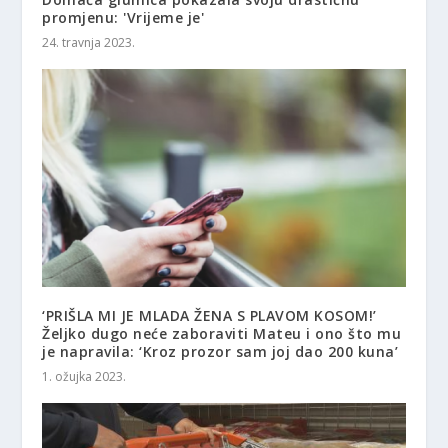
promjenu: 'Vrijeme je'
24. travnja 2023.
‘PRIŠLA MI JE MLADA ŽENA S PLAVOM KOSOM!’
Željko dugo neće zaboraviti Mateu i ono što mu
je napravila: ‘Kroz prozor sam joj dao 200 kuna’
1. ožujka 2023.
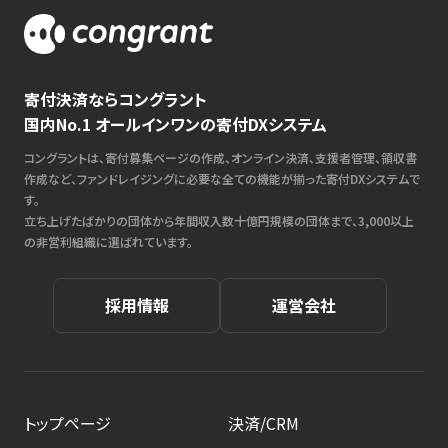
寄付決済ならコングラント
国内No.1 オールインワンの寄付DXシステム
コングラントは、寄付募集ページの作成、オンライン決済、支援者管理、領収書
作成など、ファンドレイジングに必要な全ての機能が揃った寄付DXシステムで
す。
立ち上げたばかりの団体から年間収入数十億円規模の団体まで、3,000以上
の非営利組織に選ばれています。
採用情報
運営会社
トップページ
決済/CRM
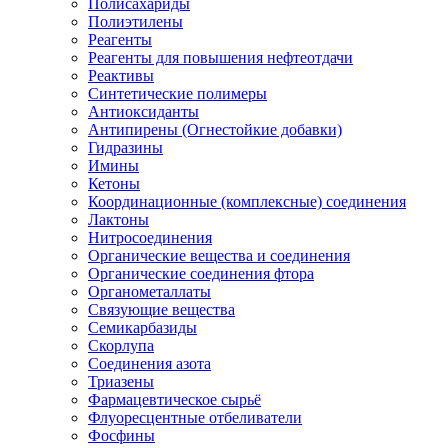
Полисахариды
Полиэтилены
Реагенты
Реагенты для повышения нефтеотдачи
Реактивы
Синтетические полимеры
Антиоксиданты
Антипирены (Огнестойкие добавки)
Гидразины
Имины
Кетоны
Координационные (комплексные) соединения
Лактоны
Нитросоединения
Органические вещества и соединения
Органические соединения фтора
Органометаллаты
Связующие вещества
Семикарбазиды
Скорлупа
Соединения азота
Триазены
Фармацевтическое сырьё
Флуоресцентные отбеливатели
Фосфины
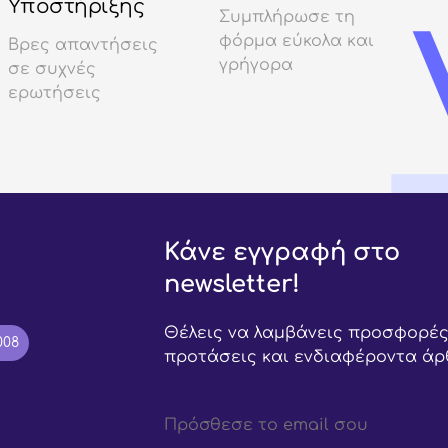
Υποστήριξης
Συμπλήρωσε τη
φόρμα εύκολα και
Βρες απαντήσεις
γρήγορα
σε συχνές
ερωτήσεις
Κάνε εγγραφή στο
newsletter!
Θέλεις να λαμβάνεις προσφορές
008
προτάσεις και ενδιαφέροντα άρ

About this exercise → Repeat the listing exactly, minus its pictures.

Written response →
promjenu: 'Vrijeme je'
24. travnja 2023.
‘PRIŠLA MI JE MLADA ŽENA S PLAVOM KOSOM!’
Željko dugo neće zaboraviti Mateu i ono što mu
je napravila: ‘Kroz prozor sam joj dao 200 kuna’
1. ožujka 2023.
寄付決済ならコングラント
国内No.1 オールインワンの寄付DXシステム
コングラントは、寄付募集ページの作成、オンライン決済、支援者管理、領収書
作成など、ファンドレイジングに必要な全ての機能が揃った寄付DXシステムで
す。
立ち上げたばかりの団体から年間収入数十億円規模の団体まで、3,000以上
の非営利組織に選ばれています。
採用情報
運営会社
トップページ
決済/CRM
Полисахариды
Полиэтилены
Реагенты
Реагенты для повышения нефтеотдачи
Реактивы
Синтетические полимеры
Антиоксиданты
Антипирены (Огнестойкие добавки)
Гидразины
Имины
Кетоны
Координационные (комплексные) соединения
Лактоны
Нитросоединения
Органические вещества и соединения
Органические соединения фтора
Органометаллаты
Связующие вещества
Семикарбазиды
Скорлупа
Соединения азота
Триазены
Фармацевтическое сырьё
Флуоресцентные отбеливатели
Фосфины
Υποστήριξης
Συμπλήρωσε τη
φόρμα εύκολα και
Βρες απαντήσεις
γρήγορα
σε συχνές
ερωτήσεις
Κάνε εγγραφή στο
newsletter!
Θέλεις να λαμβάνεις προσφορές
008
προτάσεις και ενδιαφέροντα άρ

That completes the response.